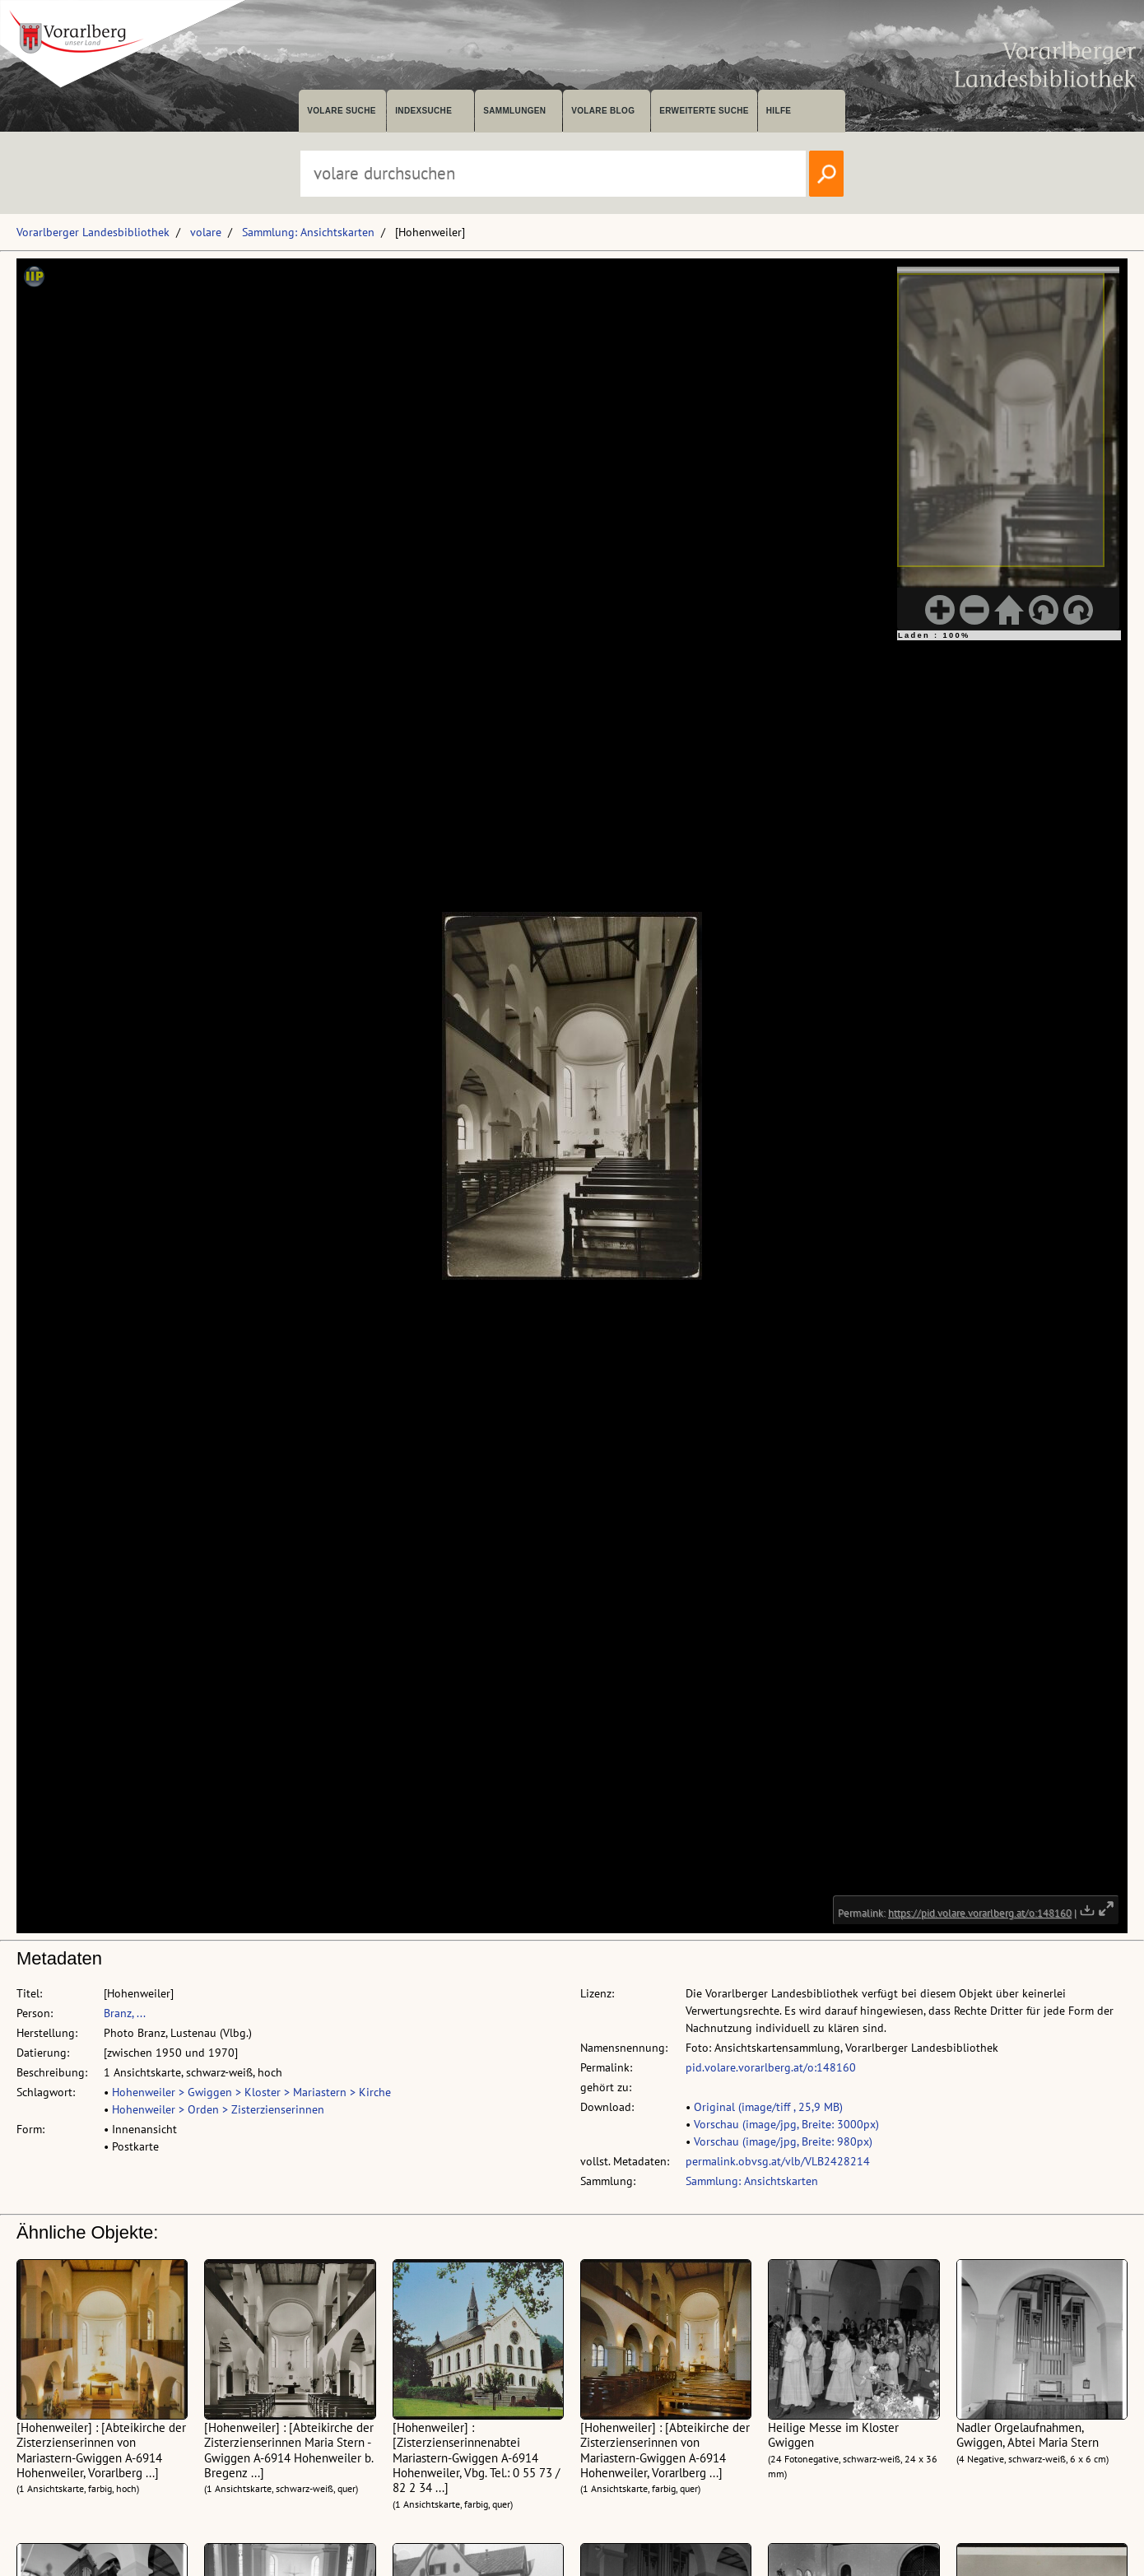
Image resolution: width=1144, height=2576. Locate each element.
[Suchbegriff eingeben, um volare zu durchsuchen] (553, 174)
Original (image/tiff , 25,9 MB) (768, 2106)
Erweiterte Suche (704, 110)
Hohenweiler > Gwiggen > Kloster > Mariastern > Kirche (251, 2092)
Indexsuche (423, 110)
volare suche (341, 110)
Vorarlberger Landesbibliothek (93, 232)
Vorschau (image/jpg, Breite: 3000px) (786, 2124)
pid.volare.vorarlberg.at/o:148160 (771, 2067)
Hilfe (779, 110)
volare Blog (603, 110)
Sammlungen (514, 110)
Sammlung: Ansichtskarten (308, 232)
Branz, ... (125, 2013)
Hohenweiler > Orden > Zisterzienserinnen (218, 2109)
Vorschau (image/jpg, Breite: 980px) (783, 2141)
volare (205, 232)
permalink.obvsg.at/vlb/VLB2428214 (778, 2161)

== == ==

Problem statement → Looking at the records above, work out how many lines contain "volare". Give the number only.

Reply to the exercise → 5